I was always fascinated by the Yaqui Indian shaman Don Juan's advice to his student, Carlos Castenada - that one of the secrets to magical powers was to gain control over your dreams, to control what you did in them, the idea being to finally fuse dream-consciousness with waking consciousness and bring the powers of each together. It was considered a major magical accomplishment.

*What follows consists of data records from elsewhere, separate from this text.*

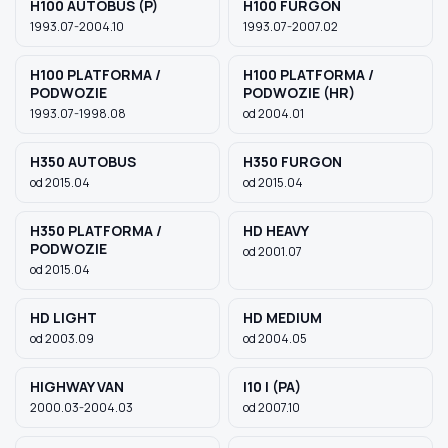
H100 AUTOBUS (P)
H100 FURGON
1993.07-2004.10
1993.07-2007.02
H100 PLATFORMA /
H100 PLATFORMA /
PODWOZIE
PODWOZIE (HR)
1993.07-1998.08
od 2004.01
H350 AUTOBUS
H350 FURGON
od 2015.04
od 2015.04
H350 PLATFORMA /
HD HEAVY
PODWOZIE
od 2001.07
od 2015.04
HD LIGHT
HD MEDIUM
od 2003.09
od 2004.05
HIGHWAY VAN
I10 I (PA)
2000.03-2004.03
od 2007.10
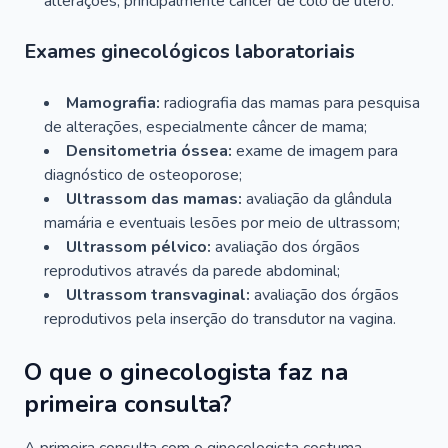
alterações, principalmente câncer de colo de útero.
Exames ginecológicos laboratoriais
Mamografia:
radiografia das mamas para pesquisa
de alterações, especialmente câncer de mama;
Densitometria óssea:
exame de imagem para
diagnóstico de osteoporose;
Ultrassom das mamas:
avaliação da glândula
mamária e eventuais lesões por meio de ultrassom;
Ultrassom pélvico:
avaliação dos órgãos
reprodutivos através da parede abdominal;
Ultrassom transvaginal:
avaliação dos órgãos
reprodutivos pela inserção do transdutor na vagina.
O que o ginecologista faz na
primeira consulta?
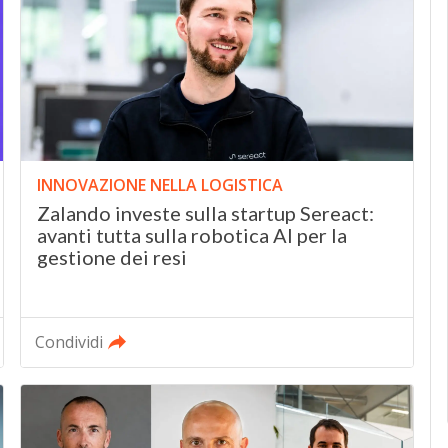
INNOVAZIONE NELLA LOGISTICA
Zalando investe sulla startup Sereact:
avanti tutta sulla robotica AI per la
gestione dei resi
Condividi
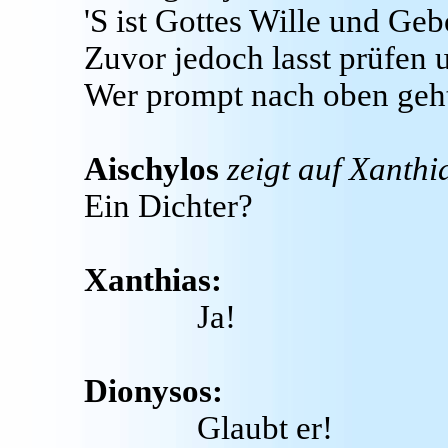
'S ist Gottes Wille und Geb
Zuvor jedoch lasst prüfen 
Wer prompt nach oben geh
Aischylos
zeigt auf Xanthi
Ein Dichter?
Xanthias:
Ja!
Dionysos:
Glaubt er!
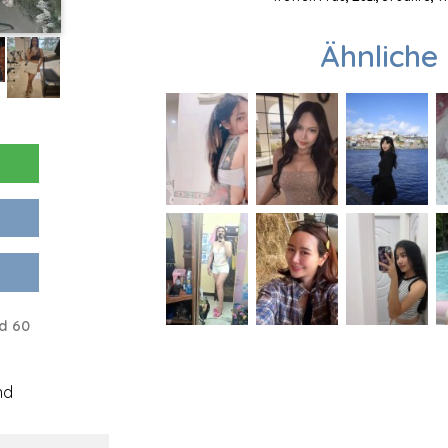
Ähnliche 
d 60
nd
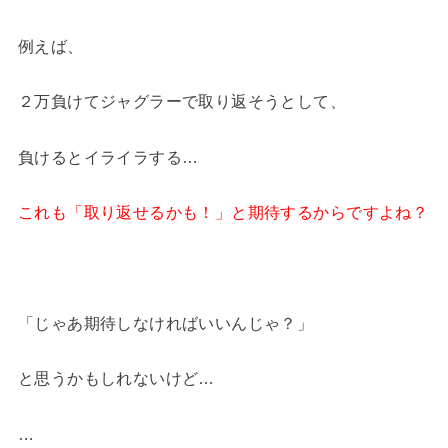
例えば、
２万負けてジャグラーで取り返そうとして、
負けるとイライラする…
これも「取り返せるかも！」と期待するからですよね？
「じゃあ期待しなければいいんじゃ？」
と思うかもしれないけど…
…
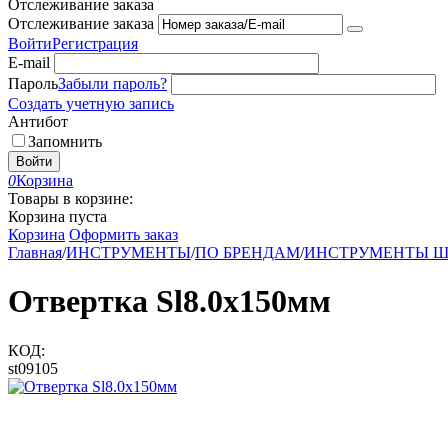
Отслеживание заказа
Отслеживание заказа
Войти
Регистрация
E-mail
Пароль
Забыли пароль?
Создать учетную запись
Антибот
Запомнить
Войти
0
Корзина
Товары в корзине:
Корзина пуста
Корзина
Оформить заказ
Главная
/
ИНСТРУМЕНТЫ
/
ПО БРЕНДАМ
/
ИНСТРУМЕНТЫ 
Отвертка Sl8.0x150мм
КОД:
st09105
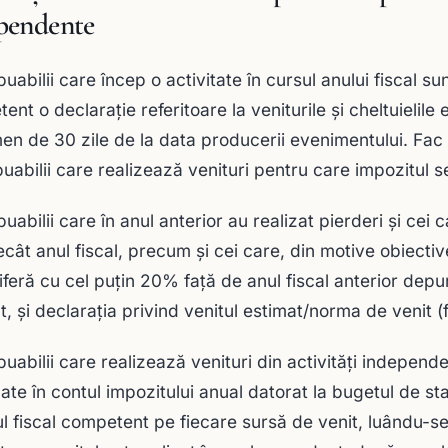
pendente
uabilii care încep o activitate în cursul anului fiscal su
nt o declaraţie referitoare la veniturile şi cheltuielile 
men de 30 zile de la data producerii evenimentului. Fac
buabilii care realizează venituri pentru care impozitul 
buabilii care în anul anterior au realizat pierderi și cei
ecât anul fiscal, precum și cei care, din motive obiectiv
iferă cu cel puțin 20% față de anul fiscal anterior depu
at, și declarația privind venitul estimat/norma de venit 
buabilii care realizează venituri din activități independ
pate în contul impozitului anual datorat la bugetul de sta
l fiscal competent pe fiecare sursă de venit, luându-se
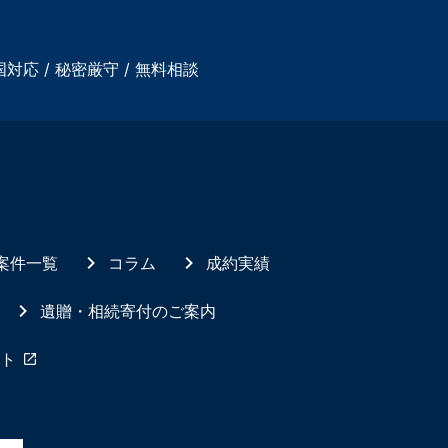
国対応 / 秘密厳守 / 無料相談
案件一覧
コラム
成約実績
遺贈・相続寄付のご案内
ト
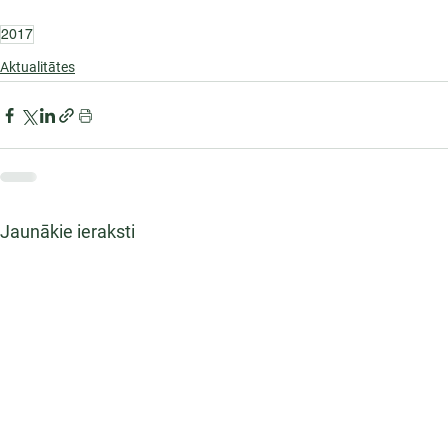
2017
Aktualitātes
Jaunākie ieraksti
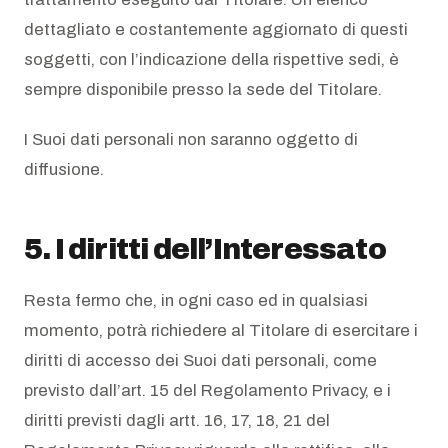
dettagliato e costantemente aggiornato di questi
soggetti, con l’indicazione della rispettive sedi, è
sempre disponibile presso la sede del Titolare.
I Suoi dati personali non saranno oggetto di
diffusione.
5. I diritti dell’Interessato
Resta fermo che, in ogni caso ed in qualsiasi
momento, potrà richiedere al Titolare di esercitare i
diritti di accesso dei Suoi dati personali, come
previsto dall’art. 15 del Regolamento Privacy, e i
diritti previsti dagli artt. 16, 17, 18, 21 del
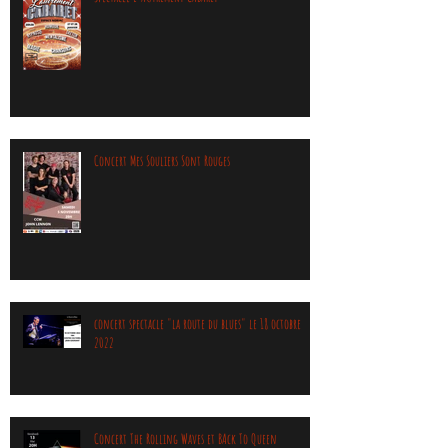
Concert Mes Souliers Sont Rouges
concert spectacle "la route du blues" le 18 octobre
2022
Concert The Rolling Waves et BAck To Queen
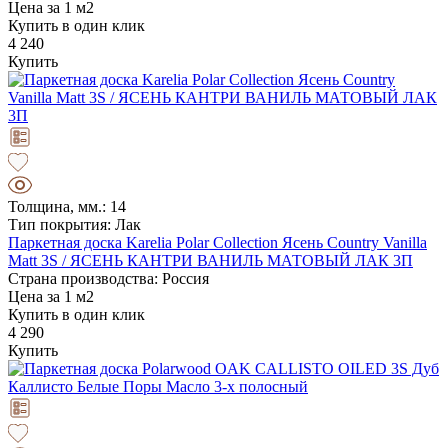
Цена за 1 м2
Купить в один клик
4 240
Купить
Толщина, мм.: 14
Тип покрытия: Лак
Паркетная доска Karelia Polar Collection Ясень Country Vanilla
Matt 3S / ЯСЕНЬ КАНТРИ ВАНИЛЬ МАТОВЫЙ ЛАК 3П
Страна производства: Россия
Цена за 1 м2
Купить в один клик
4 290
Купить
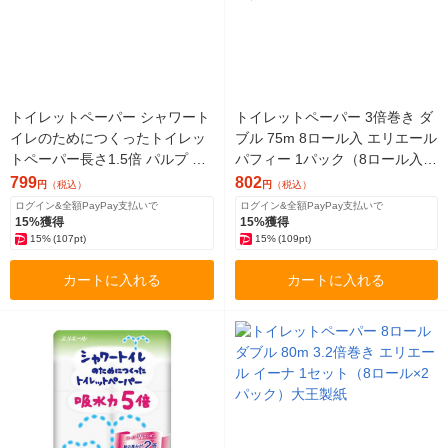
トイレットペーパー シャワート
トイレットペーパー 3倍巻き ダ
イレのためにつくったトイレッ
ブル 75m 8ロール入 エリエール
トペーパー長さ1.5倍 パルプ ダ
パフィー 1パック（8ロール入）
ブル37.5ｍ 1パック（8個入）大
大王製紙株式会社（イチオシ）
799
802
円
（税込）
円
（税込）
王製紙 オリジナル
ログイン&全額PayPay支払いで
ログイン&全額PayPay支払いで
15%獲得
15%獲得
15%
(107pt)
15%
(109pt)
カートに入れる
カートに入れる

He gave Castenada a simple exercise to get him started: find your hands in your dream. Just look down and look at your hands in your dream. I've tried it on and off for years, and it's amazingly difficult.
 
I rarely remember any dreams, and I honestly can't attest to any particular similarities of when I do, simply because they're so rarely remembered. Perhaps my drinking and smoking, and high caffeine intake, and the possible ensuing effect they have on sleep patterns might have something to do with that...

You think, maybe?

Q_C
 
carsonshepherd said:
I dream constantly and intensely. I've dreamed people and then met them later. In my dreams, I've resolved things with people who are lost to me. I dream unbelievably detailed storylines almost like movies, and I'm the audience and all the actors in turn. I dream horrors that make me wake up screaming and afraid to move.
My dreams are my creative soul.

What he said (but that's no surprise).
 
I can't help but wonder if my lack of dreams when sleeping relates to my lack of dreams when awake.
 
Whether images of the past or premonitions of the future, I do not know. But I have always dreamt, since I was old enough to know of such things, of war, revolution, violence, and assassinations. I do not know why this is. Images of myself in some kind of violent, military, or political role are there. Rarely are my dreams of anything else, at least that I can remember, unless they are about sex. But that is usually in my daydreams, not my nightmares. Of course, I don't let myself go asleep early a lot of times, mainly because I want to delay the inevitable. A movie is one thing. But my dreams are like being stuck in a theater, with nothing but action and war movies all night long. No matter how much I like that genre, it gets old after a while.
 
I too rarely remember my dreams. But most of the ones I do have somehow found their way into my stories. :)
 
carsonshepherd said:
I dream constantly and intensely. I've dreamed people and then met them later. In my dreams, I've resolved things with people who are lost to me. I dream unbelievably detailed storylines almost like movies, and I'm the audience and all the actors in turn. I dream horrors that make me wake up screaming and afraid to move.
My dreams are my creative soul.

What Carson said. ;)
 
I know we all dream, its a fact of life, its a mental and emotional necessity.

I just rarely remember them. I can count on the fingers of one hand the number of dreams I've remembered over the last, 20, 30 years. Just doesn't happen.

And the bit about waking up.......and the resulting pychosis.......bothers me. I wake up an awful lot at night. It's normal for me to wake 2, 3 sometimes 4 times a night. Get up, go to the bathroom, have a drink and go back to bed.